In the broader world of science, it is well known that it is easier (and better for ones career) to publish positive results rather than upper limits.   So, the positive results are more likely to be published than negative.   Cold fusion (which made a big splash in the late 1980's) is a shining example of this.  When it was first reported, many, many physics departments set up cells to search for cold fusion.  Most of them didn't find anything, and quietly dropped the subject.  However, the few that saw evidence for cold fusion published their results.  The result was that a literature search could find almost as many positive results as negative ones.  However, if you asked around, the ratio was very different. 

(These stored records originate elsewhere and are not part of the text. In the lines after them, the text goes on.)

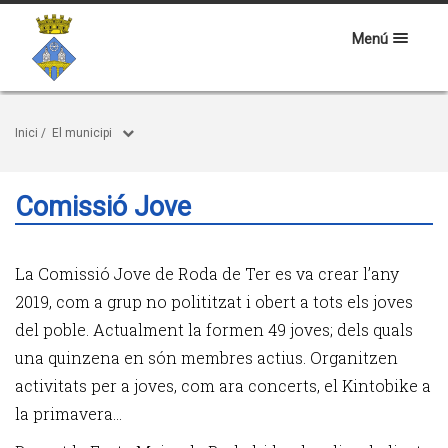
Menú
Inici
/
El municipi
Comissió Jove
La Comissió Jove de Roda de Ter es va crear l’any
2019, com a grup no polititzat i obert a tots els joves
del poble. Actualment la formen 49 joves; dels quals
una quinzena en són membres actius. Organitzen
activitats per a joves, com ara concerts, el Kintobike a
la primavera...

The second reason is that the probability distribution may not be described by a Gaussian normal distribution, for any of a number of reasons.  One concerns small numbers; if there are only a few events seen, then the distributions are better described by a Poisson distribution than a Gaussian.  Of course, we know how to handle this now.  The second reason is more nebulous - there may be systematic uncertainties that are not well described by a Gaussian distribution.  Or, there may be unknown correlations between these systematic uncertainties.   We try to account for these factors in assessing significance, but this is a rather difficult point.

Anyway, that long statistical digression explains why our November  paper was entitled "Evidence for..." rather than "Discovery of..." 

Now, we have released a new result, available at  http://arxiv.org/abs/arXiv:1405.5303.  The analysis has been expanded to include a third year of data, without any other changes.  The additional year of data included another 9 events, including Big Bird.  The data looked much like the first two years, and so pushed the statistical significance up to 5.7 sigma.  Leading to the title "Observation of..."     Of course, 5 sigma doesn't guarantee that a result is correct, but this one looks pretty solid.

With this result, we are now moving from trying to prove the existence of ultra-high energy astrophysical neutrinos to characterizing the flux and, from that, hopefully, finally pinning down the source(s) of the highest energy cosmic rays.

Big Bird gets Energy



In a previous post, I wrote about our most energetic neutrino, Big Bird, but could not give you its energy.  I am happy to report that the energy has now been made public: 2.0 PeV, within about 12% (assuming that it is an electromagnetic cascade).  This is the most energetic neutrino yet seen.  For comparison, the energy of each proton circulating in the LHC beams at full energy (which will not be achieved until later this year) is about 0.007 PeV, 285 times lower.